I just got to Park City, Utah, for my annual visit (well, this will be my third year here) to the famous film festival that takes place in this lovely mountain resort.

While I like a good movie as much as the next person, I am no film aficionado, nor do I have a screenplay stuffed in a drawer, nor do I hope someday to direct. I do like celebrity sightings, of course.

I am here because the Sundance Film Festival has understood early and often that technology is becoming increasingly important to the future of the film industry.

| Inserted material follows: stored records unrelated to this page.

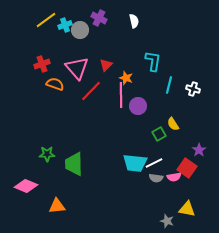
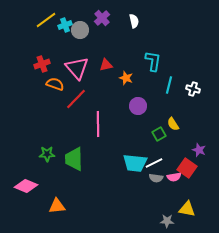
purple cross: moved 3 px right; rotated 21 degrees clockwise
red triangle: rotated 32 degrees clockwise
red line: moved 15 px left, 8 px down
pink line: moved 23 px left, 29 px down
purple star: rotated 16 degrees counterclockwise
green trapezoid: moved 5 px up
gray star: rotated 16 degrees counterclockwise
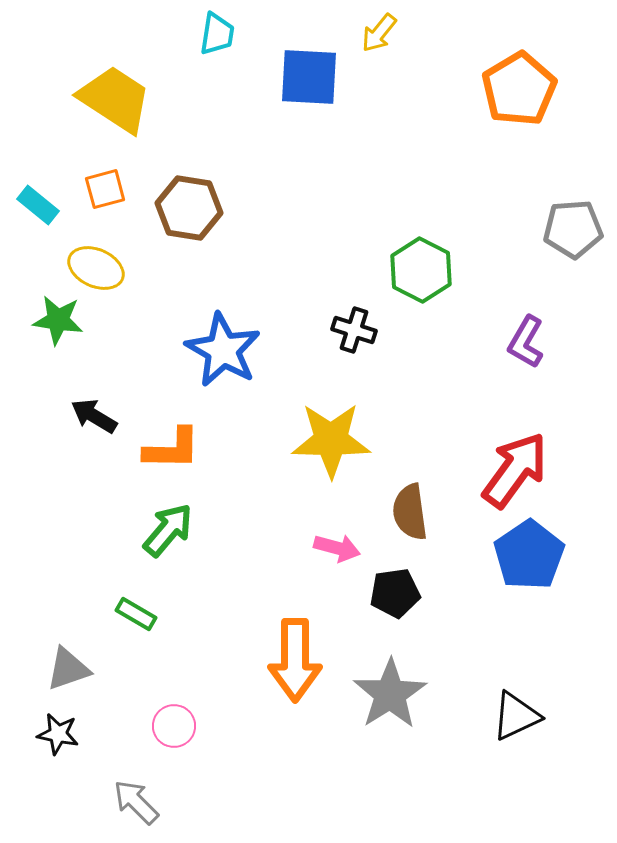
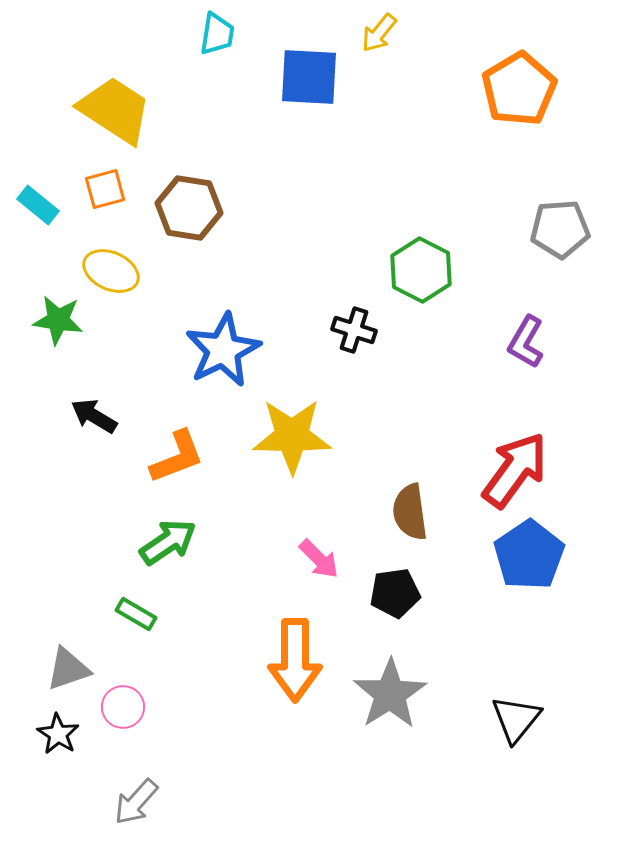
yellow trapezoid: moved 11 px down
gray pentagon: moved 13 px left
yellow ellipse: moved 15 px right, 3 px down
blue star: rotated 16 degrees clockwise
yellow star: moved 39 px left, 4 px up
orange L-shape: moved 5 px right, 8 px down; rotated 22 degrees counterclockwise
green arrow: moved 12 px down; rotated 16 degrees clockwise
pink arrow: moved 18 px left, 11 px down; rotated 30 degrees clockwise
black triangle: moved 3 px down; rotated 26 degrees counterclockwise
pink circle: moved 51 px left, 19 px up
black star: rotated 21 degrees clockwise
gray arrow: rotated 93 degrees counterclockwise
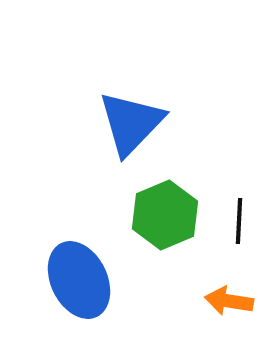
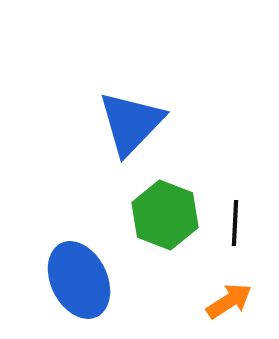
green hexagon: rotated 16 degrees counterclockwise
black line: moved 4 px left, 2 px down
orange arrow: rotated 138 degrees clockwise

Because of that, they’ve been expanding additional offerings in the digital arena with panels throughout the festival.

The panel I will moderate is a great one about online video, called “Webolution!–Hollywood Adapts to the Web.” It will take place tomorrow at 12:30 p.m. at the New Frontier on Main here.

Here’s the description:

“The writing is on the wall–the industry must adapt to new media or face extinction. Today’s studios and independents are finally embracing the challenge of porting content and revenue to new distribution strategies. Join Hollywood power brokers and new media superstars to discuss their strategies for the Web.”

The panelists include Ted Sarandos (Netflix), Dmitry Shapiro (founder and CEO of Veoh.com), Dan Glickman (MPAA), Jason Kilar (CEO of Hulu.com), Mike Volpi (CEO of Joost.com), Erik Flanagan (EVP Digital Media MTV Networks/Comedy Central/South Park Studios) and tech strategy adviser Phil Lelyveld.

Videos, of course, to come, along with visits with various tech players here, who are increasing in number annually. And, maybe, a Hollywood celeb or two.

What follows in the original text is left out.